STATUS: Under construction.
There are a variety of sources of data that have been produced for the purposes of being used as datasets. One thinks here especially of censuses. Whitby (2020, 30–31) provides an enthralling overview, describing how ‘(t)he earliest censuses suggested in writing come… from China’s Yellow River valley’ and that they were used for more than just purposes of taxation and conscription. He continues, highlighting the links between the census and Christianity, for instance from the Book of Luke ‘In those days Caesar Augustus issued a decree that a census should be taken of the entire Roman world,’ which led to David and Mary travelling to Bethlehem.
Taxation was a substantial motivator for censuses. Jones (1953) describes how census records survive that ‘were probably engraved in the late third or early fourth century A.D., when Diocletian and his colleagues and successors are known to have been active in carrying out censuses to serve as the basis of their new system of taxation.’ And detailed records of this sort have been abused. For instance, Luebke and Milton (1994) say how ‘(t)he Nazi regime gathered its information with two relatively conventional tools of modern administration: the national census and police registration.’

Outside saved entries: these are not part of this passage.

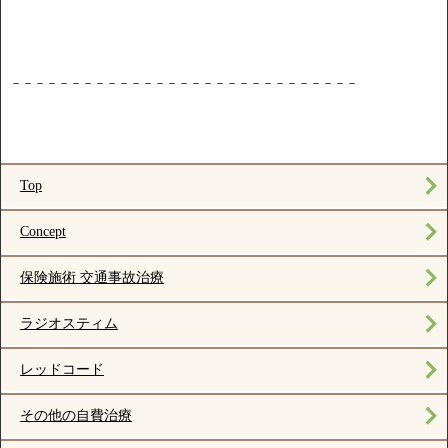
－－－－－－－－－－－－－－－－－－－－－－－－－－－－－
Top
Concept
保険施術 交通事故治療
ラジオスティム
レッドコード
その他の自費治療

Another source of data deliberately put together to be a dataset include economic conditions such as unemployment, inflation, and GDP. Interestingly, Rockoff (2019) describes how these economic statistics were not actually developed by the federal government, even though it ‘eventually took over the role of producing these statistics on a regular basis.’ The broader point is that these types of datasets and censuses are typically put together by governments. They have the powers of the state behind them.
Another, similarly large and established source of data are from long-running large surveys. These are conducted on a regular basis, and while not usually directly conducted by the government, they are usually funded, one way or another, by the government. For instance, here we often think of electoral surveys, such as the Canadian Election Study, which has run in association with every federal election since 1965, and similarly the British Election Study which has been associated with every general election since 1964.
Finally, there has been a large push toward open data in government. While the term has become contentious because of how it has occurred in practice, the underlying principle - that the government should make available the data that is has - is undeniable.
In this chapter we cover these datasets, which I term ‘farmed data.’ They are typically fairly nicely put together and the work of collecting, preparing and cleaning these datasets has typically been done. They are also, usually, conducted on a set release cycle. For instance, most developed countries release unemployment and inflation dataset on a monthly basis, GDP on a quarterly basis, and a census every five to ten years.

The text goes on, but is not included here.